Thursday, February 25, 2021

Where did fiber optics come from?

In the late 1960s in the UK, Dr. Charles Kuen-Kao and his colleague were instrumental in determining that fiber optic cables of that era were unusable due to impurities in their glass. These early fiber optic cables only carried telephone and television signals through pulses of light for about 20 meters before almost all of the light was scattered. But by 1970, communications researchers had created ultrapure optical fiber more than 800 meters long.

Fiber optics, resembling fishing line, later enabled broadband communications, biomedical informatics, and a host of other digital applications. By 2009, when Dr. Kao received the Nobel Prize in Physics, it was estimated that the number of fiber optic cables in use around the world was over 600 million miles of fiber optic installation.

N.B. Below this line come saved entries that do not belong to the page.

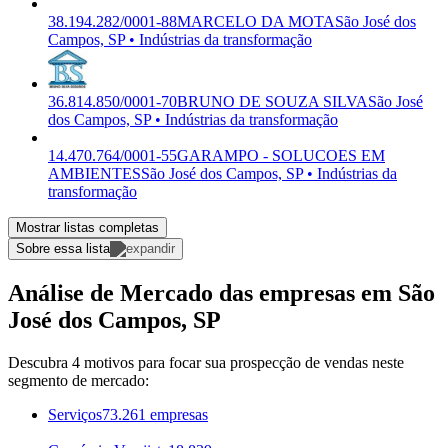
38.194.282/0001-88
MARCELO DA MOTA
São José dos
Campos, SP • Indústrias da transformação
36.814.850/0001-70
BRUNO DE SOUZA SILVA
São José
dos Campos, SP • Indústrias da transformação
14.470.764/0001-55
GARAMPO - SOLUCOES EM
AMBIENTES
São José dos Campos, SP • Indústrias da
transformação
Mostrar listas completas
Sobre essa lista
Análise de Mercado das empresas em São
José dos Campos, SP
Descubra 4 motivos para focar sua prospecção de vendas neste
segmento de mercado:
Serviços
73.261 empresas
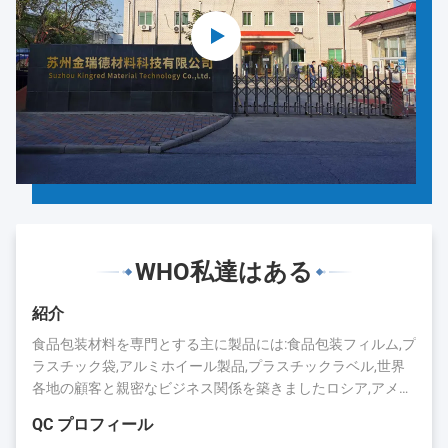
WHO私達はある
紹介
食品包装材料を専門とする主に製品には:食品包装フィルム,プ
ラスチック袋,アルミホイール製品,プラスチックラベル,世界
各地の顧客と親密なビジネス関係を築きましたロシア,アメリ
カ,日本,カナダ,オーストラリア,ブラジル,インド,スペインなど
QC プロフィール
長年の蓄積により,キングレッドは評判と業界での存在を得ま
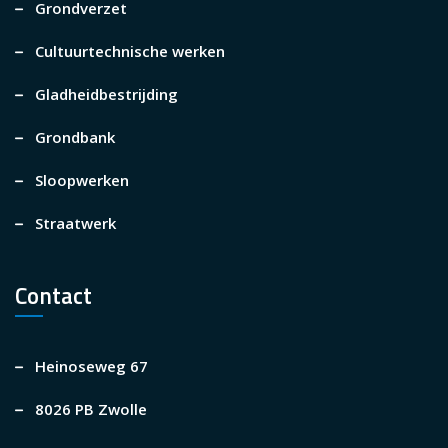
Grondverzet
Cultuurtechnische werken
Gladheidbestrijding
Grondbank
Sloopwerken
Straatwerk
Contact
Heinoseweg 67
8026 PB Zwolle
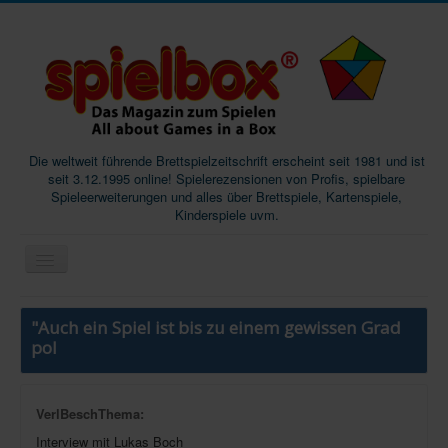
Die weltweit führende Brettspielzeitschrift erscheint seit 1981 und ist
seit 3.12.1995 online! Spielerezensionen von Profis, spielbare
Spieleerweiterungen und alles über Brettspiele, Kartenspiele,
Kinderspiele uvm.
Start
"Auch ein Spiel ist bis zu einem gewissen Grad
Magazine
pol
Abos/Subscriptions
Podcast
VerlBeschThema:
Interview mit Lukas Boch
SpieleMag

By 2019, fiber optic cables exist for almost any task and environment. For example, DEPS fiber optic cable is available in various versions for buried , sewer, suspended between poles.

How does fiber optics work?

Fiber optics send encoded information through a beam of light down a glass or plastic pipe. In the 1960s, engineers used it to transmit phone calls at the speed of light.

Each cable contains incredibly thin strands of glass or plastic: optical fibers. Each cable can have two or several hundred conductors. The strands, each one-tenth the width of a human hair, are capable of carrying about 25,000 phone calls each. Thus, a cable consisting of hundreds of strands is capable of carrying millions of calls.

Light reflects off the walls of the cable tube. Each photon bounces down the pipe like a bobsled on an icy track. Although you can expect light to seep through the edges of the glass tube, it is directed at small angles (no more than 42 degrees) that reflect it back into the tube. This is known as total internal reflection.

The cable also keeps light in the tube. The core of the cable is a strand of glass or plastic through which light passes. A second layer, called a shell, is wrapped around the outside of the core. The sheath holds the light signals inside the core.